Last month I came across an article in Nature assessing the use of social media as an early warning for COVID. Naturally, I was intrigued.

But as I read it, I couldn’t help but think back to the Google Flu debacle. Google touted–in what was later labeled as “big data hubris”–its ability to predict flu outbreaks simply by using its vast amounts of search data.

As we learned, they couldn’t. There were numerous critiques of Google Flu Trends, with some of the key points being:

  • The inherent noise in any internet search signal: when only 8.8% of people who visited their health care provider with flu-like symptoms test positive, that means there’s a lot more people searching for flu than have it
  • The retrospective nature of the model: it’s easy to “predict” the past
  • Overfitting in the model: using a data-mining approach to create a retrospective model could lead to unrelated seasonal terms being interpreted as a signal for flu; one such example was searches for “high school basketball”

A post-mortem of Google Flu Trends called out this overfitting:

With millions of search terms being fit to the CDC’s data, there were bound to be searches that were strongly correlated by pure chance, and these terms were unlikely to be driven by actual flu cases or predictive of future trends.

The last sentence made me think of the Bonferroni correction from statistics. When testing multiple hypotheses, the chance you’ll find something of significance increases simply because you’re testing multiple hypotheses. As XKCD illustrates, you will find a link between green jelly beans and acne if you test enough colors (explanation).

The Bonferroni correction accounts for this by essentially raising the bar on what’s consider significant. If you’re testing 20 colors of jelly beans and want a significance level of 0.05 (e.g., 5% chance of coincidence) you would test each individual color at 0.0025 (0.05 / 20 = 0.0025).

This same principle generally applies to data mining. KD Nuggets gives a nice overview of the Bonferroni Principle in data mining. This article also discusses the closely related Look-elsewhere Effect, which was responsible for the purported linkage of power lines to childhood leukemia.

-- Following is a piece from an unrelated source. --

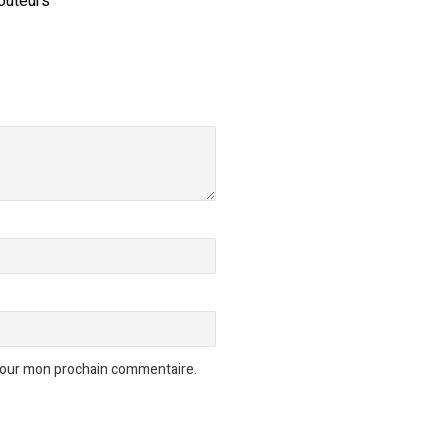
outeurs”
 pour mon prochain commentaire.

Google’s attempt’s to predict flu based on data mining of search data failed to correct for the Bonferroni Principle. The approach taken by the authors of the Nature article was much different. They had a much more limited set of terms they were searching for.

However, that presents its own challenge. Once a symptom is publicly linked to a condition, the keyword becomes extremely noisy as the authors explain:

Since the detection and geo-localization of potential viral outbreaks are based on suitable keywords clearly linked to well-known symptoms, our approach cannot be directly used for the forecasting of otherwise unknown diseases. Indeed the usage of the word “pneumonia” on Twitter could have served as a useful proper predictor only before pneumonia was publicly linked to COVID-19, and not at a time when news outlets and the public in general were already discussing it widely.

Effective digital surveillance of infectious disease requires integrating multiple data streams, not just Google searches or Twitter tweets. A paper referenced in the Nature article calls out combining five signals that predicted spikes by several weeks:

Analysis of COVID-19-related activity on social network microblogs, Internet searches, point-of-care medical software, and a metapopulation mechanistic model, as well as fever anomalies captured by smart thermometer networks, shows exponential growth roughly 2-3 weeks prior to comparable growth in confirmed COVID-19 cases and 3-4 weeks prior to comparable growth in COVID-19 deaths across the US over the last 6 months.

Adding anonymized location data could help predict areas that might be at risk for spikes due to people traveling from hot spots. Voluntary active surveillance could help calibrate other signals, although self-selection bias would need to be accounted for.

Bringing this all together represents a true big data problem: there’s a large amount of data (volume), coming in real-time (velocity), in multiple different formats (variety), with bias, noise, and abnormalities (veracity).

I’m sure there are smart and ambitious teams that are taking this forward and developing the next generation of infection disease digital surveillance. Given the anticipation of COVID-19 becoming endemic perhaps we’ll be using it to predict seasonal patterns to help keep people safe.